"Porozumienie z Turcją w półsekrecie". Orban: do UE ma trafić pół miliona uchodźców


Viktor Orban stwierdził w środę, że do krajów Unii Europejskiej ma zostać przesiedlonych od 400 do 500 tysięcy syryjskich uchodźców przebywających w Turcji. Jego zdaniem, jest to element "zakulisowego porozumienia" zawartego pomiędzy częścią państw unijnych a Ankarą. Komisja Europejska zaprzeczyła tym rewelacjom.

W niedzielę w Brukseli odbył się szczyt 28 przywódców państw unijnych oraz Turcji, na którym przyjęto wspólny plan działania, który ma pomóc w zahamowaniu fali uchodźców do UE. Ankara zobowiązała się m.in. do działań obejmujących nie tylko pomoc humanitarną dla uchodźców, ale także ochronę granic oraz walkę z przemytnikami migrantów.

Premier Węgier Viktor Orban stwierdził w środę w Budapeszcie, że w ramach "zakulisowego porozumienia" wybranych państw z Ankarą, do krajów UE ma zostać przesiedlonych od 400 do 500 tys. syryjskich uchodźców przebywających w Turcji.

Orban stwierdził, że o takim rozwiązaniu dyskutowano w czasie niedzielnego szczytu Turcja- UE, jednak nie zdecydowano się wtedy na włączenie tych ustaleń do końcowego porozumienia.

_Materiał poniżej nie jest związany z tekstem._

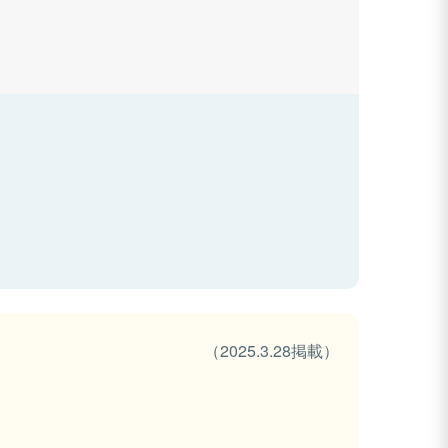
（2025.3.28掲載）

Jak dodał, pomysłodawcom takich kroków nie udało się bowiem zdobyć wystarczającego poparcia.

Orban ocenił, że jeśli takie porozumienie zostanie ogłoszone, spodziewa się ogromnej presji, by Węgry przyjęły część uchodźców. Jak jednak zapowiedział, Budapeszt tego nie zrobi. Dodał, że podobnie postąpią inne państwa Grupy Wyszehradzkiej (Polska, Słowacja, Czechy).

- Ta sprawa (przesiedleń) będzie jak gorący kartofel w najbliższym czasie, bo choć można by to było utrzymać w półsekrecie, to ktoś gdzieś - myślę, że to będzie w Berlinie w tym tygodniu - ogłosi, że 400-500 tys. syryjskich uchodźców można by sprowadzić bezpośrednio z Turcji do UE - powiedział szef węgierskiego rządu.

Komisja Europejska zaprzeczyła rewelacjom Orbana. - Mogę to skomentować w jeden sposób: nonsens - oświadczył wiceszef KE Frans Timmermans.

"Miniszczyt" w Brukseli

Węgry to jeden z krajów, który zagłosował przeciwko podziałowi 120 tys. uchodźców pomiędzy poszczególne państwa członkowskie.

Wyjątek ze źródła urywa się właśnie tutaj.